The whole idea that home ownership is out of reach of anybody who is yet to be in the market is ludicrous and smacks of over leveraged people afraid they have have actually made a massive mistake and fear what dropping property values will do to their supposed wealth.
Honesty, at least think and I mean really think about about what you are describing and tell me if that is really how you want our society to advance. People in slave to debt for longer and longer in order to afford ever increasing property prices?
written by bankjob, February 08, 2012
Are they meant to be strong?

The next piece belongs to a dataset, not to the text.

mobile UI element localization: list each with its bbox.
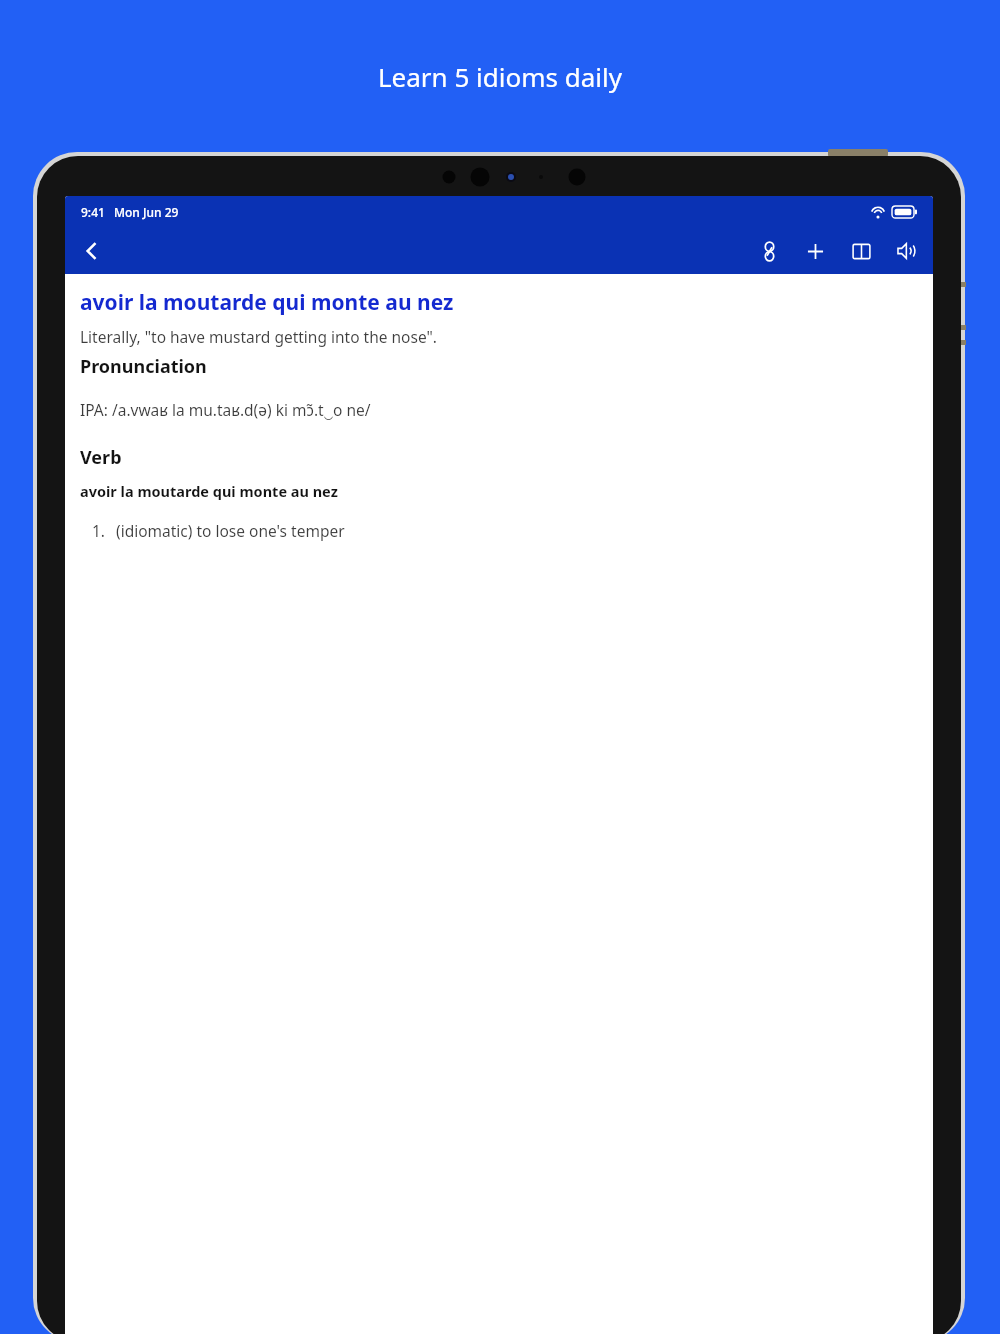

What fundamentals are you talking of ? Affordability, intergenerational equity, a booming construction sector,innovation or maybe liveable cities?
Oh no you were just thinking about ROI, wake up, think of the society around you.
written by Stephen Green, February 08, 2012
written by Nexus789, February 08, 2012
When a bubble busts it is because sentiment changes and buyers evaporate as they believe that prices are inflated and will fall. In those circumstances it does not matter how much you think property is worth. People will then chase the price down in a vain attempt to attract a buyer. Bubbles have bust in economies with strong migration, an apparent shortage of housing and with full employment. The inflationary 'value' is an illusion and can evaporate very rapidly with prices trending back to what they were before the bubble. Australia has had 8 housing booms and busts since the late 19th century and the readjustment (there was always one) was between 15% to 40% I believe.
This time round it could be worse as personal debt is so high at 160% of GDP and debt permeates everything and the government has pumped up the bubble via Rudd's stupidity. A reduction in economic activity and unemployment will contribute to the mayhem. The trigger could be a de-leveraging crisis as investors try and off load their portfolios into a falling market. This could be compounded by the corrosive effects of a high dollar, single industry boom (mining) at the expense of other sectors and a rapid slow down in China which is happening as global trade slows.
So there is a bit more to it that meaning words about market fundamentals, etc. I would be planning to manage my finances during the fall rather than living in a state of denial.